EXERCISE PROMPT: A faithful copy of the data is what is wanted, minus any pictures.

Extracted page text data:
>>>>

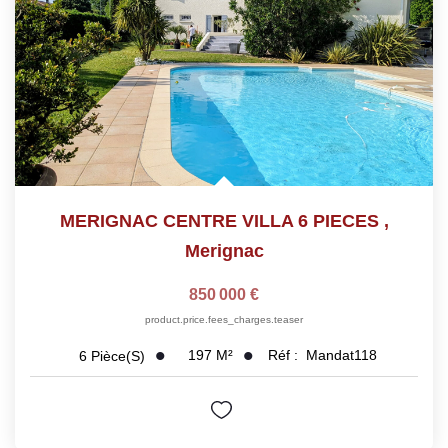
MERIGNAC CENTRE VILLA 6 PIECES
,
Merignac
850 000 €
product.price.fees_charges.teaser
197
M²
Réf :
Mandat118
6
Pièce(s)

<<<<

COMPLETED TASK:
MERIGNAC CENTRE VILLA 6 PIECES
,
Merignac
850 000 €
product.price.fees_charges.teaser
197
M²
Réf :
Mandat118
6
Pièce(s)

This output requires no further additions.